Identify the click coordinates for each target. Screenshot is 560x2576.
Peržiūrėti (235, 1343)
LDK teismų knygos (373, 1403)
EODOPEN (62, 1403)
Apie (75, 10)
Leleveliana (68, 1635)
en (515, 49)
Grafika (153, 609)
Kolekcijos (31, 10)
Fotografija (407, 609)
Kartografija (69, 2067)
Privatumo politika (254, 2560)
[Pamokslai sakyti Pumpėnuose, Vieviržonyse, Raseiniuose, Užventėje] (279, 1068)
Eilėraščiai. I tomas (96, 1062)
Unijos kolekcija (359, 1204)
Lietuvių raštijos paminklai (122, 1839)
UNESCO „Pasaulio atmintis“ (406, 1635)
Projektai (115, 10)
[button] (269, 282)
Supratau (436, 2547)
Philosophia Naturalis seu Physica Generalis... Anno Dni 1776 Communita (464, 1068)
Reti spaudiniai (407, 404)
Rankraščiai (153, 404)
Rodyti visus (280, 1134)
:::::
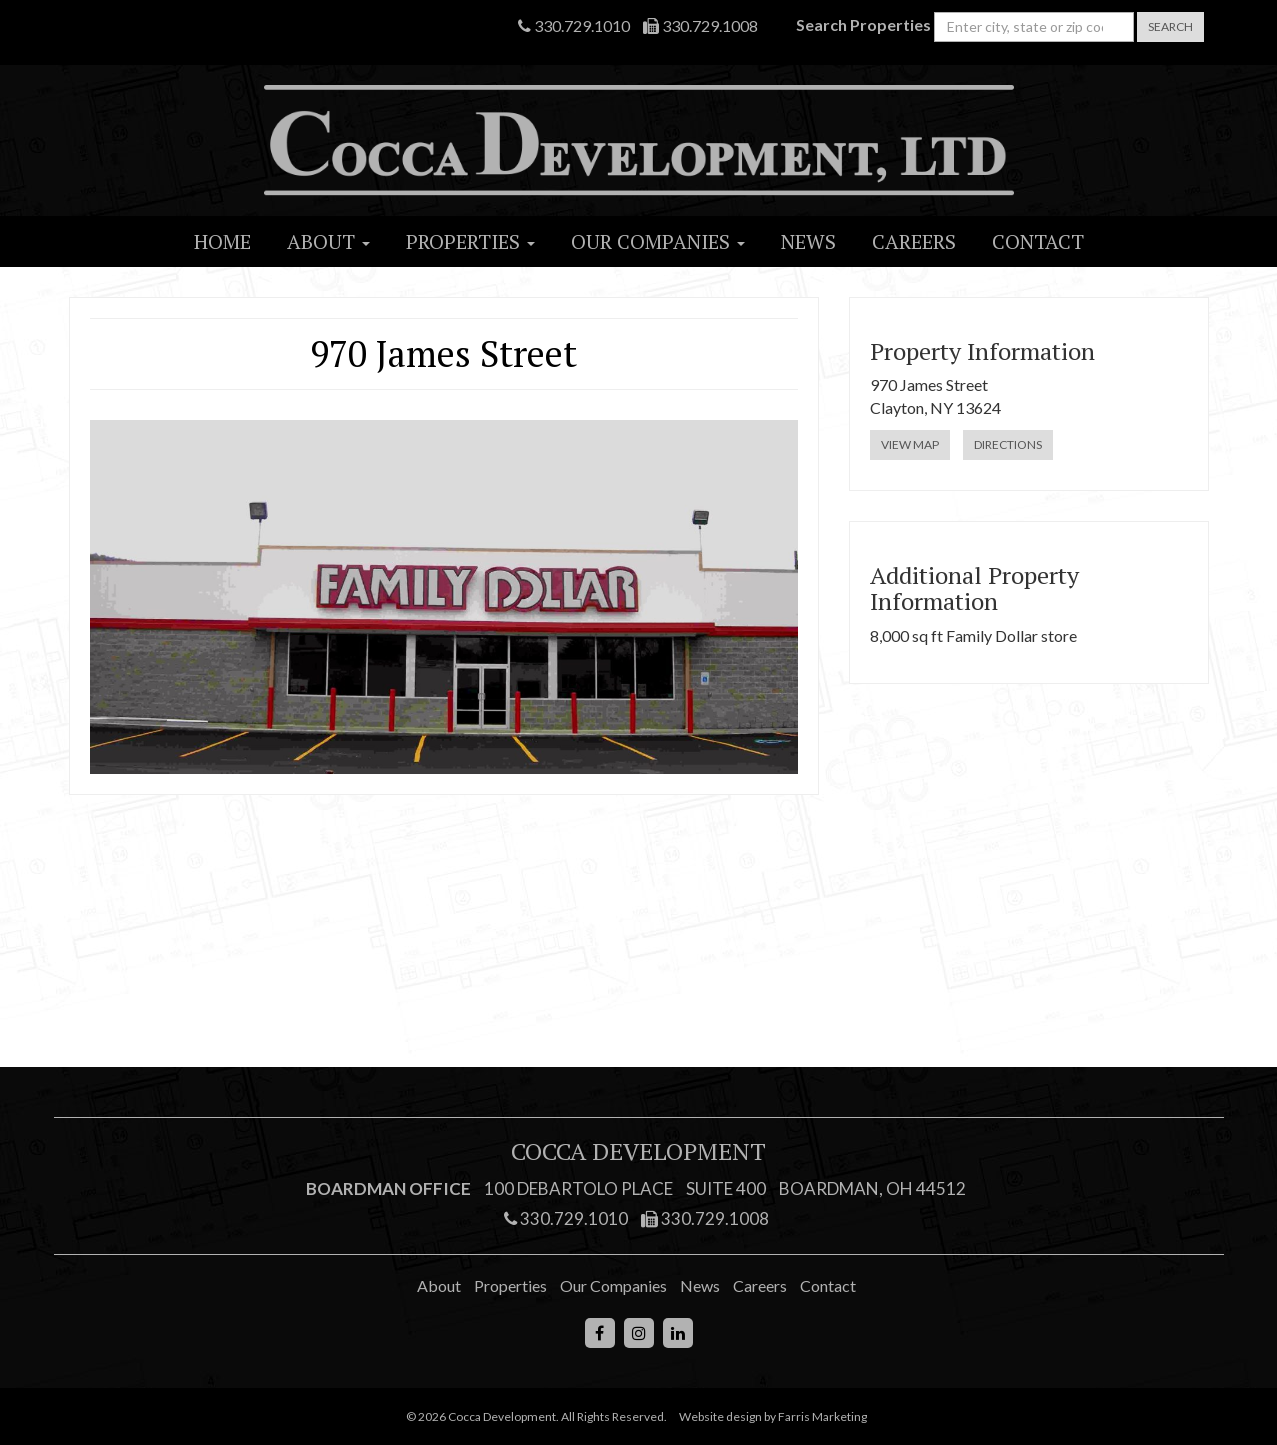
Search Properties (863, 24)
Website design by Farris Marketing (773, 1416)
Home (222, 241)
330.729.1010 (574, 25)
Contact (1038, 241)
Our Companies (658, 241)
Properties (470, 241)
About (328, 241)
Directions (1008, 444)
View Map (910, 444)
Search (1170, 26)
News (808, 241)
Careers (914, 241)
:::::
The stretch of entries above that starts with the line containing "Grafika (153, 609)" and goes on through the line containing "Rodyti visus (280, 1134)" is to be transcribed exactly, and no other line is to be transcribed.

- **WRITTEN SOLUTION**
Grafika (153, 609)
Kolekcijos (31, 10)
Fotografija (407, 609)
Kartografija (69, 2067)
Privatumo politika (254, 2560)
[Pamokslai sakyti Pumpėnuose, Vieviržonyse, Raseiniuose, Užventėje] (279, 1068)
Eilėraščiai. I tomas (96, 1062)
Unijos kolekcija (359, 1204)
Lietuvių raštijos paminklai (122, 1839)
UNESCO „Pasaulio atmintis“ (406, 1635)
Projektai (115, 10)
[button] (269, 282)
Supratau (436, 2547)
Philosophia Naturalis seu Physica Generalis... Anno Dni 1776 Communita (464, 1068)
Reti spaudiniai (407, 404)
Rankraščiai (153, 404)
Rodyti visus (280, 1134)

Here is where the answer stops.